Malware details
- Type: DOS
- Subtype: Resident EXE
- Classification: Virus
- Isolation date: October 1992

= 5lo =

Computer virus

5lo is a computer virus that increases file size and does little more than replicate. Size: 1,032 bytes

==Infection==
5lo infects resident .EXE files only. When it infects a file, it increases the file size by about 1000-1100 bytes (though a typical value is 1032 bytes.) At the file's direct end, this message can be found (resulting in the virus's name):

92.05.24.5lo.2.23MZ

Other strings can be found in the virus's code:

????????.EXE and *.EXE

5lo stays resident. Whenever a .EXE file is run, 5lo will infect it (and another .EXE file). The virus also changes the file's timestamp to the date and time of infection.

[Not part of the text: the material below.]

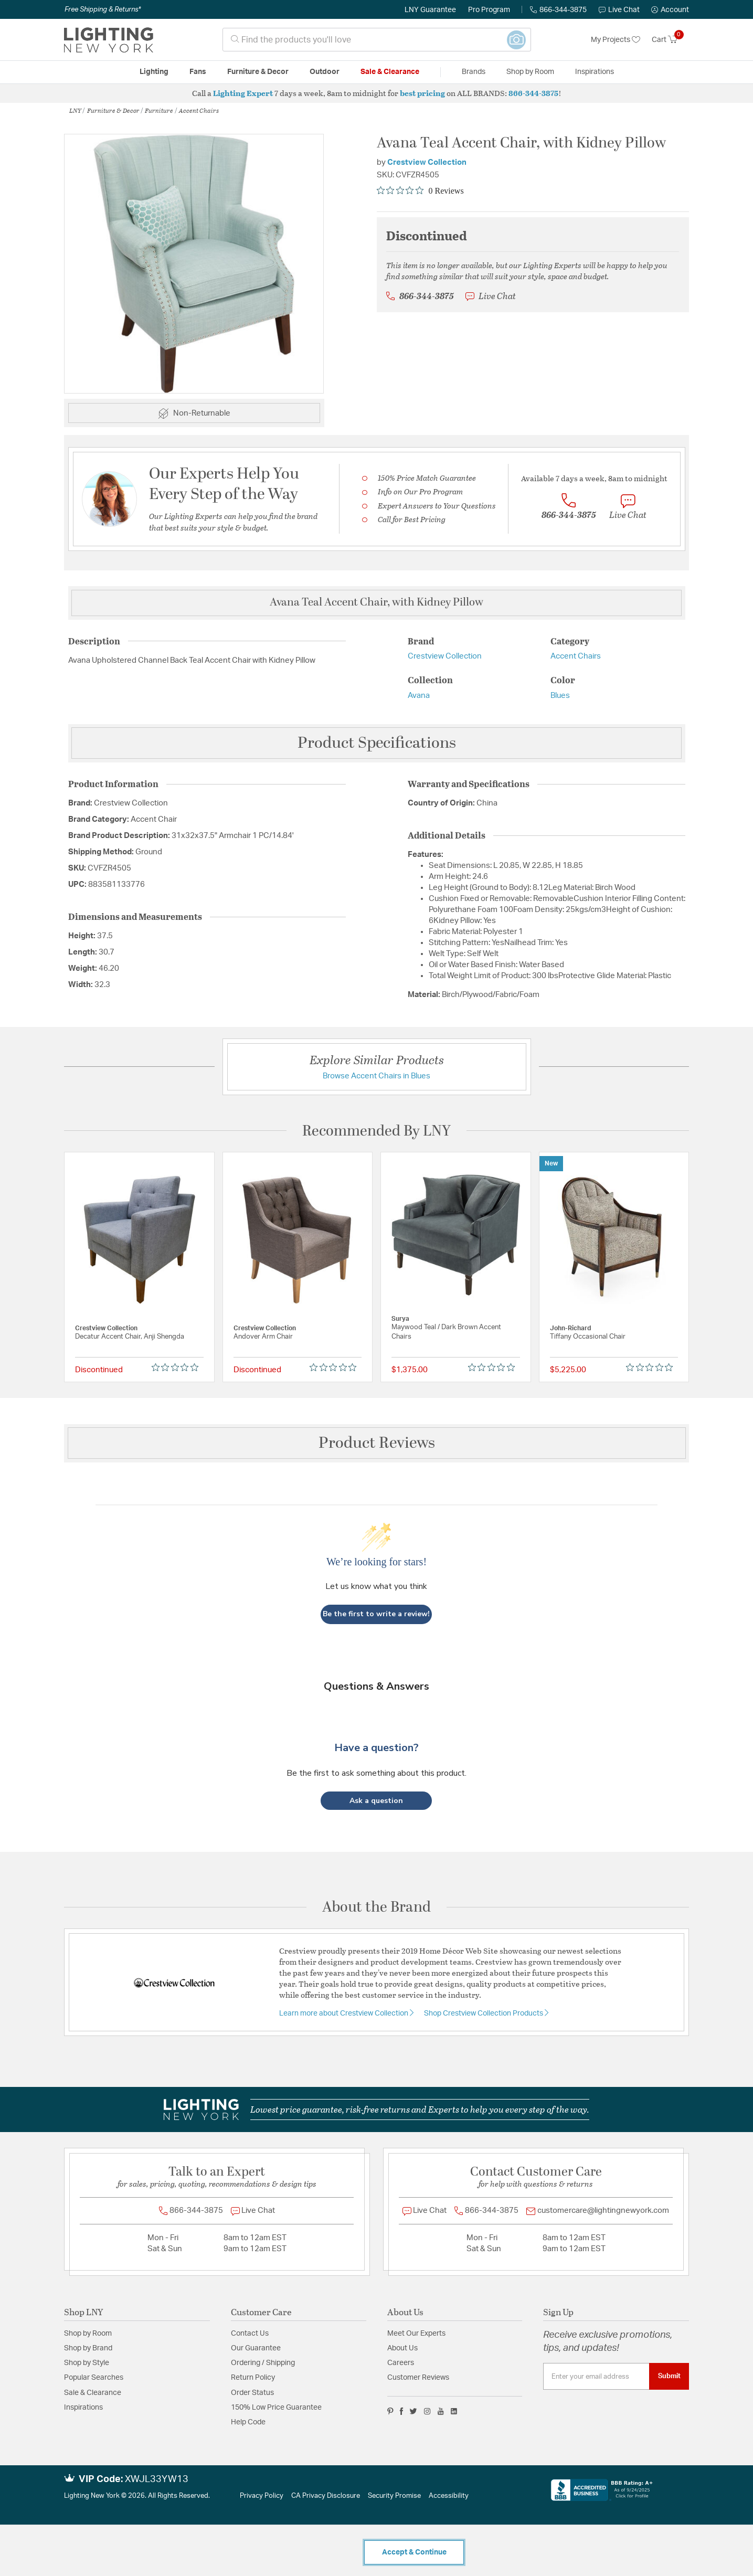 Image resolution: width=753 pixels, height=2576 pixels. What do you see at coordinates (420, 190) in the screenshot?
I see `[Rated 0 out of 5 stars from 0 reviews. Jump to reviews.]` at bounding box center [420, 190].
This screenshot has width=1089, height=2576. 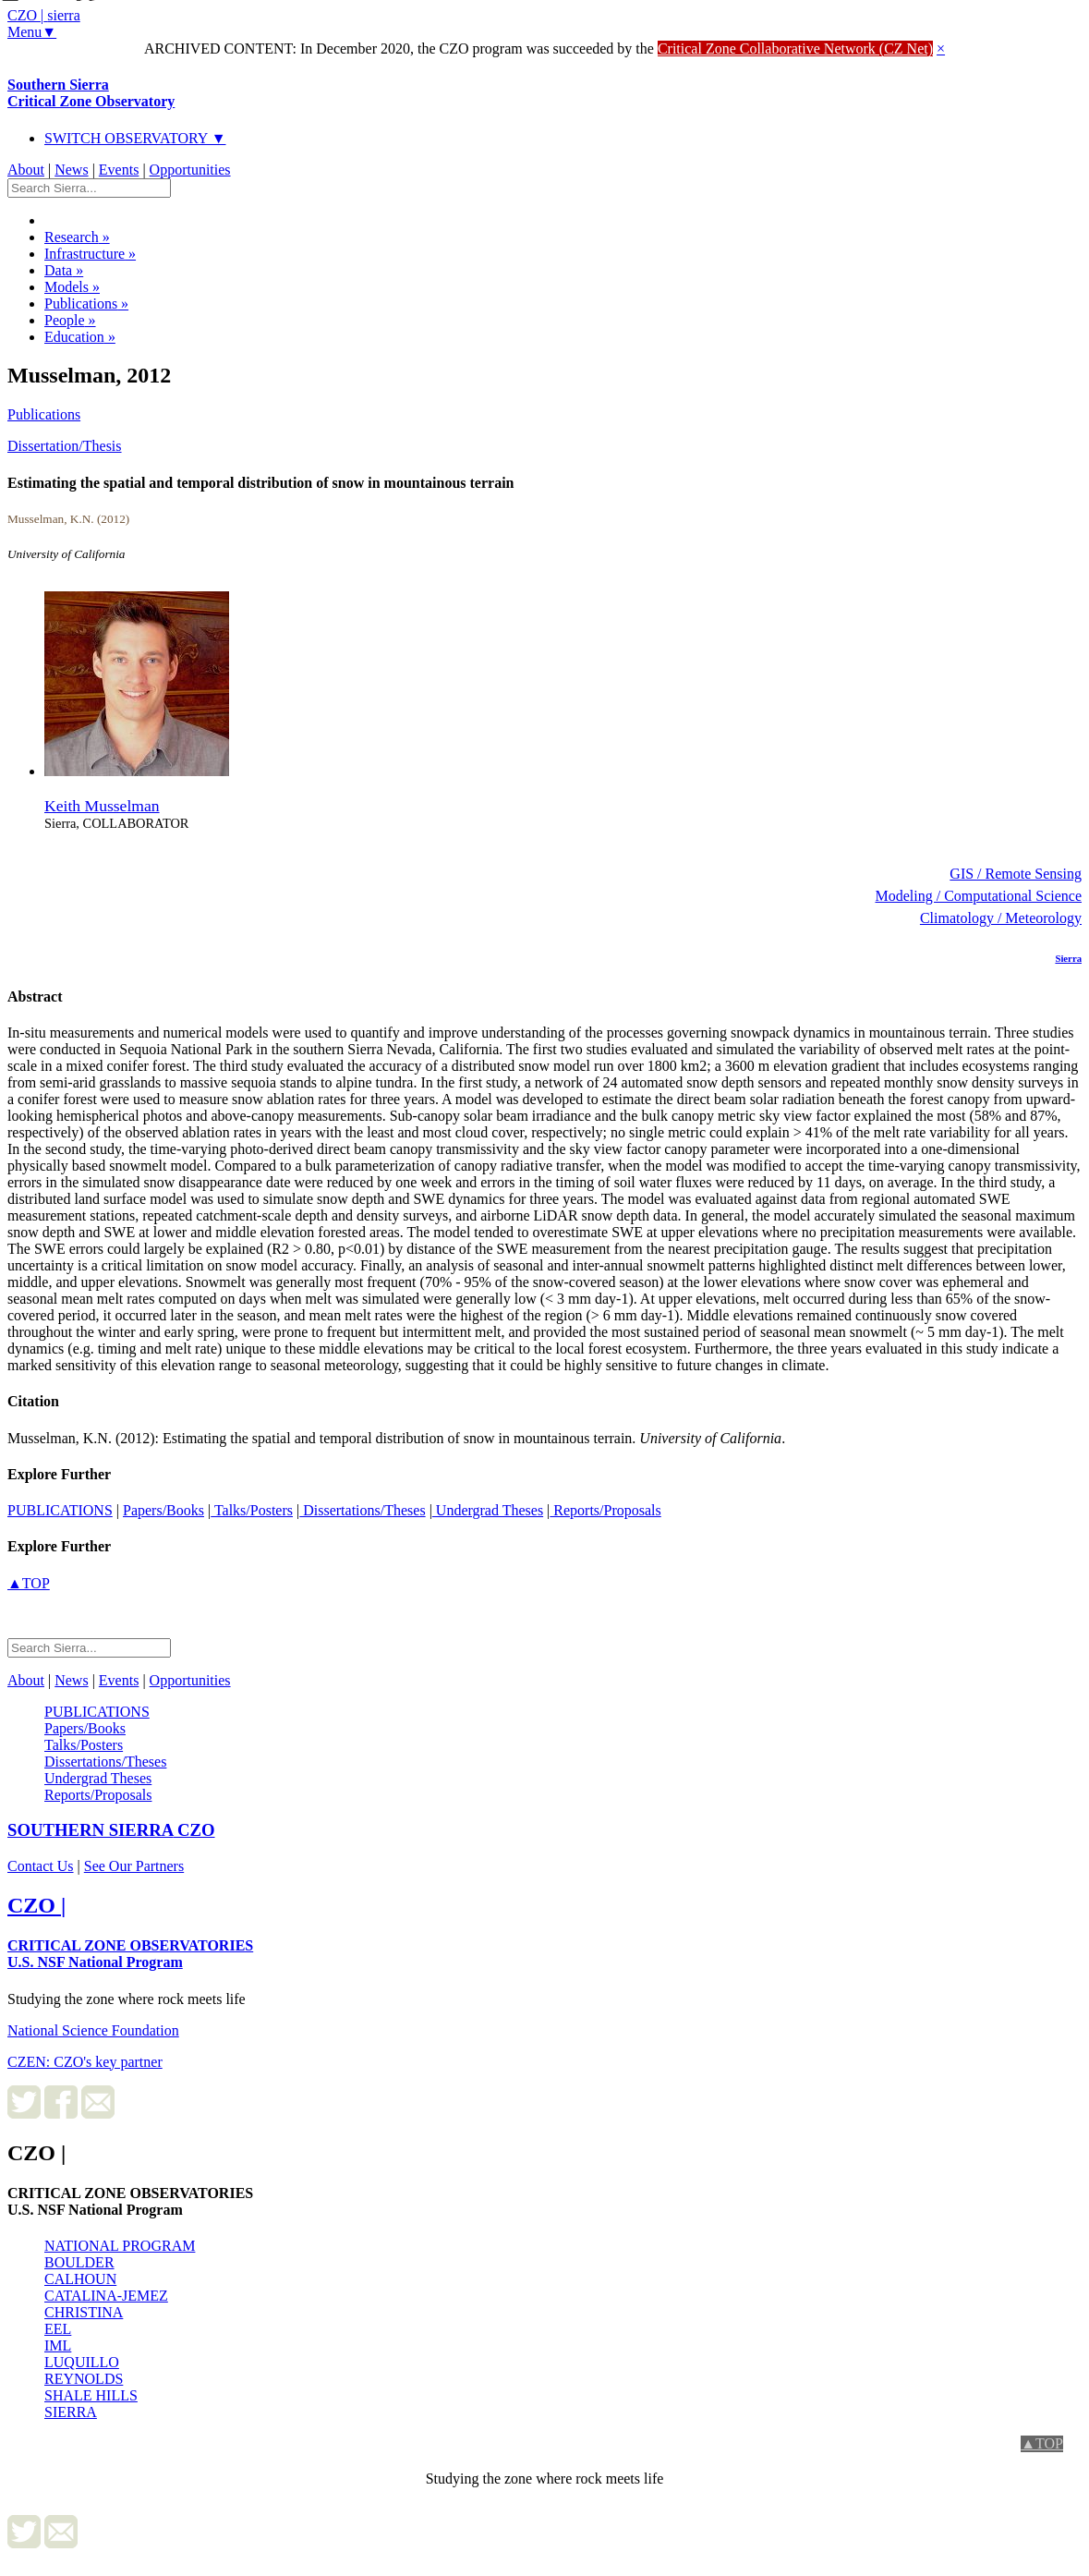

After these infections, a counter within the virus starts. However, this counter is never checked, so the virus doesn't activate. 5lo appends its code into infected files. It also changes the field 0Ch in the .EXE file's header to FFAAh. The virus identifies itself from memory by using the interrupt INT 21, AX=3521h which it has hooked. All the checks work correctly and the virus won't infect files multiple times and it installs itself to memory only once.

When 5lo is running in memory, it isn't discoverable by typing in MEM /C. This is because when the virus installs, it ties itself to the operating system. Free memory decreases by about 2 KB.